Direktur PDAM Wakatobi, Amin, mengatakan, dari 13 sumber mata air yang menjadi lokasi pengambilan air bersih, baru dua sumber yang mendapat perhatian khusus karena debit airnya mulai mengalami penurunan.
“Di kabupaten wakatobi dari 13 sumber air yang ada yang menjadi perhatian sebenarnya cuman 2 walaupun yang berdampak cuaca hari ini 1 sumber dan sumber air yang lain berdasarkan laporan dari petugas dilapangan masih tahap normal,” jelasnya, Kamis, 3 September 2026.
Salah satunya adalah sumber mata air di Liya. Meski debitnya mulai berkurang, kondisi tersebut belum mengganggu pasokan air bersih bagi masyarakat di empat desa di wilayah tersebut.
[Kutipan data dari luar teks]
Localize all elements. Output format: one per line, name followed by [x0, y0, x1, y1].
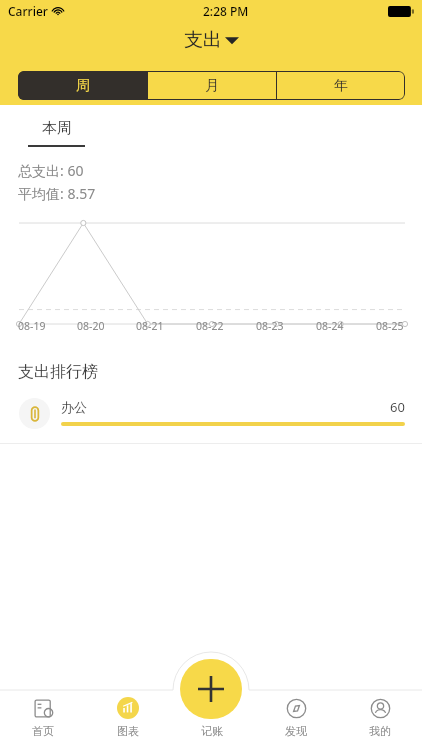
- staticText: 图表: [117, 724, 139, 738]
- staticText: 记账: [201, 724, 223, 738]
- button[interactable]: 年: [277, 71, 405, 100]
- staticText: 08-19: [18, 319, 46, 333]
- staticText: 周: [76, 77, 90, 95]
- staticText: 我的: [369, 724, 391, 738]
- staticText: 2:28 PM: [203, 3, 249, 19]
- button[interactable]: 图表: [85, 690, 170, 750]
- button[interactable]: 发现: [254, 690, 338, 750]
- staticText: 总支出: 60: [18, 161, 84, 180]
- button[interactable]: 记账: [170, 690, 254, 750]
- staticText: Carrier: [8, 3, 48, 19]
- button[interactable]: 我的: [338, 690, 422, 750]
- staticText: 08-24: [316, 319, 344, 333]
- staticText: 本周: [42, 119, 72, 138]
- staticText: 08-20: [77, 319, 105, 333]
- staticText: 年: [334, 77, 348, 95]
- staticText: 08-25: [376, 319, 404, 333]
- staticText: 首页: [32, 724, 54, 738]
- staticText: 支出排行榜: [18, 362, 98, 382]
- staticText: 08-21: [136, 319, 164, 333]
- staticText: 月: [205, 77, 219, 95]
- button[interactable]: Add record: [180, 659, 242, 719]
- staticText: 08-23: [256, 319, 284, 333]
- button[interactable]: 周: [18, 71, 147, 100]
- staticText: 办公: [61, 399, 87, 415]
- staticText: 发现: [285, 724, 307, 738]
- button[interactable]: 办公: [0, 398, 422, 444]
- staticText: 60: [390, 398, 405, 416]
- button[interactable]: 支出: [184, 28, 239, 52]
- button[interactable]: 首页: [0, 690, 85, 750]
- button[interactable]: 月: [148, 71, 276, 100]
- button[interactable]: 本周: [28, 119, 85, 147]
- staticText: 支出: [184, 28, 222, 52]
- staticText: 08-22: [196, 319, 224, 333]
- staticText: 平均值: 8.57: [18, 184, 96, 203]
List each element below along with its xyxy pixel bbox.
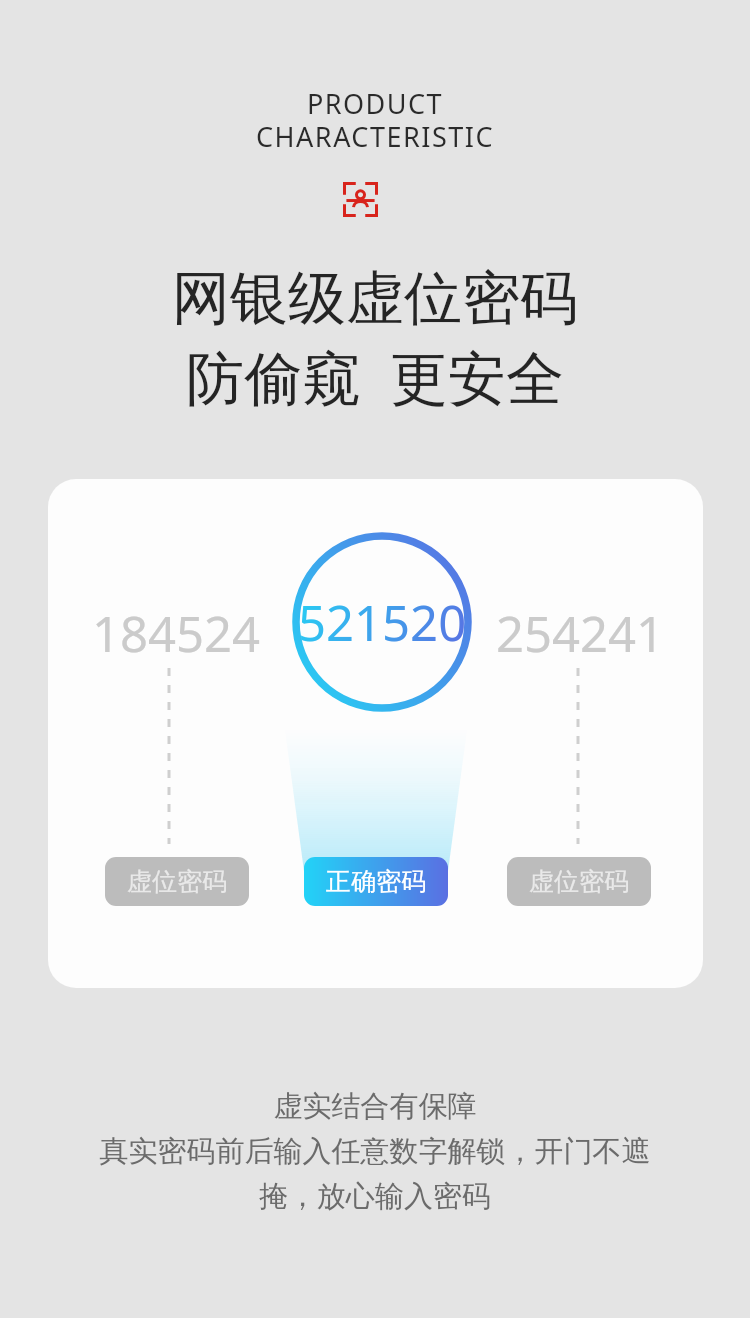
other: Face scan: [343, 182, 378, 217]
staticText: 虚实结合有保障 真实密码前后输入任意数字解锁，开门不遮 掩，放心输入密码: [55, 1088, 695, 1214]
staticText: PRODUCT CHARACTERISTIC: [75, 85, 675, 155]
staticText: 184524: [56, 600, 296, 667]
button[interactable]: 正确密码: [304, 857, 448, 906]
button[interactable]: 虚位密码: [105, 857, 249, 906]
staticText: 虚位密码: [529, 866, 629, 897]
button[interactable]: 虚位密码: [507, 857, 651, 906]
staticText: 网银级虚位密码 防偷窥 更安全: [35, 262, 715, 416]
staticText: 正确密码: [326, 866, 426, 897]
staticText: 254241: [460, 600, 700, 667]
staticText: 虚位密码: [127, 866, 227, 897]
staticText: 521520: [298, 589, 467, 656]
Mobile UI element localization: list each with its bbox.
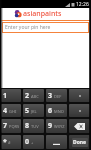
- button[interactable]: Backspace: [69, 119, 90, 133]
- staticText: 8: [25, 121, 30, 131]
- staticText: JKL: [31, 109, 37, 114]
- button[interactable]: Done: [69, 135, 90, 149]
- staticText: 12:26: [76, 1, 89, 8]
- staticText: asianpaints: [23, 9, 62, 19]
- staticText: Done: [73, 139, 87, 146]
- staticText: 3: [48, 91, 53, 101]
- button[interactable]: 7: [1, 119, 21, 133]
- staticText: +: [31, 140, 34, 145]
- button[interactable]: 4: [1, 104, 21, 117]
- button[interactable]: 5: [23, 104, 44, 117]
- button[interactable]: 9: [46, 119, 67, 133]
- button[interactable]: Dot: [69, 89, 90, 102]
- button[interactable]: 2: [23, 89, 44, 102]
- staticText: PQRS: [9, 124, 20, 129]
- button[interactable]: Enter your pin here: [2, 22, 89, 33]
- staticText: 1: [3, 91, 8, 101]
- staticText: MNO: [54, 109, 64, 114]
- button[interactable]: 8: [23, 119, 44, 133]
- button[interactable]: 6: [46, 104, 67, 117]
- button[interactable]: Dot: [69, 104, 90, 117]
- staticText: 2: [25, 91, 30, 101]
- staticText: 4: [3, 106, 8, 116]
- staticText: 5: [25, 106, 30, 116]
- staticText: 9: [48, 121, 53, 131]
- staticText: DEF: [54, 94, 62, 99]
- staticText: GHI: [9, 109, 17, 114]
- staticText: Enter your pin here: [5, 24, 51, 31]
- staticText: 6: [48, 106, 53, 116]
- staticText: ABC: [31, 94, 39, 99]
- staticText: *: [3, 137, 7, 147]
- button[interactable]: 3: [46, 89, 67, 102]
- button[interactable]: 1: [1, 89, 21, 102]
- staticText: #: [8, 140, 11, 145]
- button[interactable]: *: [1, 135, 21, 149]
- button[interactable]: 0: [23, 135, 44, 149]
- button[interactable]: Space: [46, 135, 67, 149]
- staticText: WXYZ: [54, 124, 65, 129]
- staticText: 0: [25, 137, 30, 147]
- staticText: TUV: [31, 124, 39, 129]
- staticText: 7: [3, 121, 8, 131]
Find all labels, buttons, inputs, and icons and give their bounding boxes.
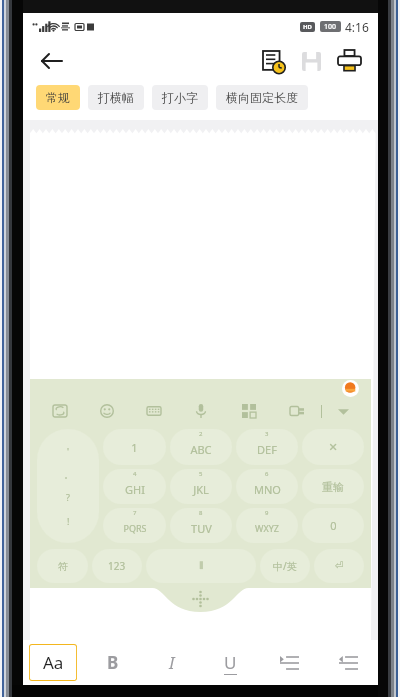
button[interactable]: Collapse keyboard bbox=[322, 398, 365, 424]
staticText: 中/英 bbox=[273, 559, 297, 573]
staticText: 9 bbox=[265, 509, 269, 517]
staticText: 0 bbox=[330, 518, 337, 533]
button[interactable]: ⦀ bbox=[146, 549, 256, 583]
staticText: 100 bbox=[324, 22, 337, 32]
staticText: HD bbox=[303, 23, 312, 31]
button[interactable]: B bbox=[83, 640, 142, 685]
button[interactable]: TUV bbox=[170, 508, 232, 543]
button[interactable]: Keyboard tool 6 bbox=[273, 398, 321, 424]
button[interactable]: ✕ bbox=[302, 429, 364, 465]
staticText: ' bbox=[67, 445, 70, 457]
staticText: U bbox=[224, 651, 237, 674]
button[interactable]: Punctuation column bbox=[37, 429, 99, 543]
staticText: 符 bbox=[58, 560, 68, 573]
staticText: ! bbox=[67, 515, 70, 527]
button[interactable]: Save bbox=[292, 42, 330, 80]
button[interactable]: Print bbox=[330, 42, 368, 80]
staticText: 4 bbox=[133, 470, 137, 478]
staticText: ⦀ bbox=[199, 561, 204, 571]
button[interactable]: Keyboard tool 2 bbox=[83, 398, 130, 424]
staticText: ABC bbox=[190, 442, 212, 457]
button[interactable]: U bbox=[201, 640, 260, 685]
staticText: 横向固定长度 bbox=[226, 90, 298, 105]
button[interactable]: 横向固定长度 bbox=[216, 85, 308, 110]
button[interactable]: Keyboard tool 4 bbox=[177, 398, 225, 424]
button[interactable]: JKL bbox=[170, 469, 232, 504]
staticText: 重输 bbox=[322, 480, 344, 494]
staticText: GHI bbox=[125, 482, 145, 497]
button[interactable]: Increase indent bbox=[260, 640, 319, 685]
button[interactable]: 中/英 bbox=[260, 549, 310, 583]
button[interactable]: Keyboard tool 1 bbox=[36, 398, 83, 424]
button[interactable]: GHI bbox=[103, 469, 166, 504]
button[interactable]: Aa bbox=[29, 644, 77, 681]
staticText: MNO bbox=[254, 482, 281, 497]
button[interactable]: 打小字 bbox=[152, 85, 208, 110]
button[interactable]: DEF bbox=[236, 429, 298, 465]
button[interactable]: 1 bbox=[103, 429, 166, 465]
staticText: 3 bbox=[265, 430, 269, 438]
button[interactable]: Back bbox=[33, 43, 69, 79]
staticText: 1 bbox=[131, 440, 138, 455]
staticText: I bbox=[169, 651, 175, 674]
staticText: WXYZ bbox=[255, 522, 279, 534]
button[interactable]: WXYZ bbox=[236, 508, 298, 543]
button[interactable]: History bbox=[254, 42, 292, 80]
button[interactable]: PQRS bbox=[103, 508, 166, 543]
staticText: PQRS bbox=[123, 522, 147, 534]
staticText: 5 bbox=[199, 470, 203, 478]
staticText: TUV bbox=[191, 521, 212, 536]
button[interactable]: 123 bbox=[92, 549, 142, 583]
staticText: B bbox=[107, 651, 119, 674]
staticText: 7 bbox=[133, 509, 137, 517]
button[interactable]: 0 bbox=[302, 508, 364, 543]
button[interactable]: ABC bbox=[170, 429, 232, 465]
button[interactable]: MNO bbox=[236, 469, 298, 504]
button[interactable]: Keyboard tool 5 bbox=[225, 398, 273, 424]
staticText: 4:16 bbox=[345, 19, 369, 35]
staticText: ✕ bbox=[328, 441, 338, 454]
staticText: ⏎ bbox=[335, 560, 344, 572]
button[interactable]: 常规 bbox=[36, 85, 80, 110]
staticText: 123 bbox=[108, 559, 126, 573]
button[interactable]: 符 bbox=[37, 549, 88, 583]
button[interactable]: 重输 bbox=[302, 469, 364, 504]
staticText: ? bbox=[66, 491, 70, 503]
button[interactable]: Decrease indent bbox=[319, 640, 378, 685]
staticText: 2 bbox=[199, 430, 203, 438]
staticText: 常规 bbox=[46, 90, 70, 105]
staticText: 6 bbox=[265, 470, 269, 478]
staticText: 8 bbox=[199, 509, 203, 517]
button[interactable]: 打横幅 bbox=[88, 85, 144, 110]
staticText: 打小字 bbox=[162, 90, 198, 105]
staticText: Aa bbox=[43, 651, 64, 674]
button[interactable]: Keyboard tool 3 bbox=[130, 398, 177, 424]
staticText: 。 bbox=[64, 469, 73, 480]
staticText: 打横幅 bbox=[98, 90, 134, 105]
button[interactable]: I bbox=[142, 640, 201, 685]
staticText: DEF bbox=[257, 442, 277, 457]
button[interactable]: ⏎ bbox=[314, 549, 364, 583]
staticText: JKL bbox=[193, 482, 209, 497]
Menurut Amin, ketersediaan air bersih di Liya masih terbantu dengan adanya Sistem Penyediaan Air Minum atau SPAM.
Sementara itu, di Pulau Kapota, kondisi sumber air masih normal. Namun, pemantauan tetap dilakukan karena debit air di wilayah tersebut biasanya mengalami penurunan pada Oktober hingga Desember.
Ketersediaan air bersih bagi masyarakat Pulau Kapota juga didukung program Penyediaan Air Minum dan Sanitasi Berbasis Masyarakat atau PAMSIMAS dari pemerintah pusat.
PDAM Wakatobi memastikan pasokan air bersih bagi masyarakat masih dalam kondisi aman. Namun, pemantauan terhadap sejumlah sumber mata air terus dilakukan sebagai langkah antisipasi menghadapi penurunan debit air saat puncak musim kemarau.